I need the entries printed again word for word, without the images.

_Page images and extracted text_
● ● ●
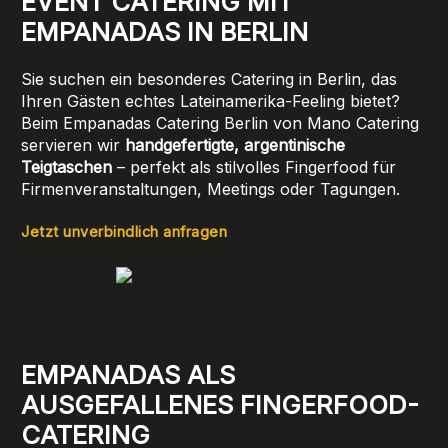
EVENT CATERING MIT
EMPANADAS IN BERLIN
Sie suchen ein besonderes Catering in Berlin, das
Ihren Gästen echtes Lateinamerika-Feeling bietet?
Beim Empanadas Catering Berlin von Mano Catering
servieren wir
handgefertigte, argentinische
Teigtaschen
– perfekt als stilvolles Fingerfood für
Firmenveranstaltungen, Meetings oder Tagungen.
Jetzt unverbindlich anfragen
EMPANADAS ALS
AUSGEFALLENES FINGERFOOD-
CATERING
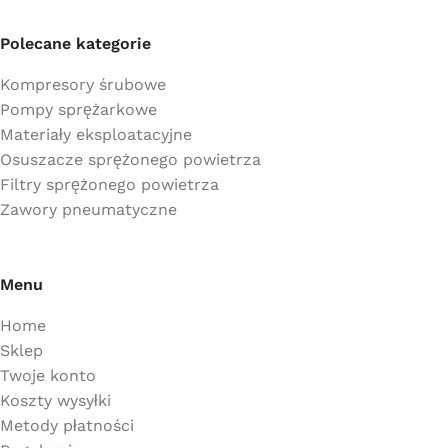
Polecane kategorie
Kompresory śrubowe
Pompy sprężarkowe
Materiały eksploatacyjne
Osuszacze sprężonego powietrza
Filtry sprężonego powietrza
Zawory pneumatyczne
Menu
Home
Sklep
Twoje konto
Koszty wysyłki
Metody płatności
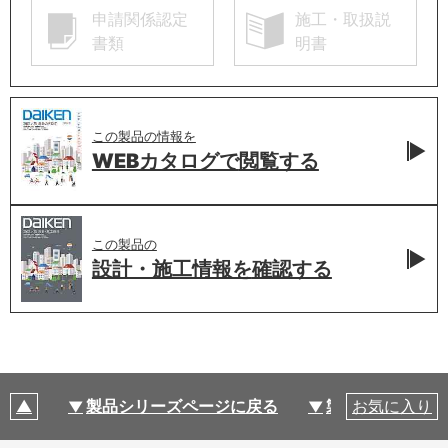
申請関係認定
施工・取扱説
書類
明書
この製品の情報を
WEBカタログで
閲覧する
この製品の
設計・施工情報を
確認する
製品シリーズページに戻る
製品仕様
お気に入り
● ● ●
_Your solution_
EVENT CATERING MIT
EMPANADAS IN BERLIN
Sie suchen ein besonderes Catering in Berlin, das
Ihren Gästen echtes Lateinamerika-Feeling bietet?
Beim Empanadas Catering Berlin von Mano Catering
servieren wir
handgefertigte, argentinische
Teigtaschen
– perfekt als stilvolles Fingerfood für
Firmenveranstaltungen, Meetings oder Tagungen.
Jetzt unverbindlich anfragen
EMPANADAS ALS
AUSGEFALLENES FINGERFOOD-
CATERING
Polecane kategorie
Kompresory śrubowe
Pompy sprężarkowe
Materiały eksploatacyjne
Osuszacze sprężonego powietrza
Filtry sprężonego powietrza
Zawory pneumatyczne
Menu
Home
Sklep
Twoje konto
Koszty wysyłki
Metody płatności
申請関係認定
施工・取扱説
書類
明書
この製品の情報を
WEBカタログで
閲覧する
この製品の
設計・施工情報を
確認する
製品シリーズページに戻る
製品仕様
お気に入り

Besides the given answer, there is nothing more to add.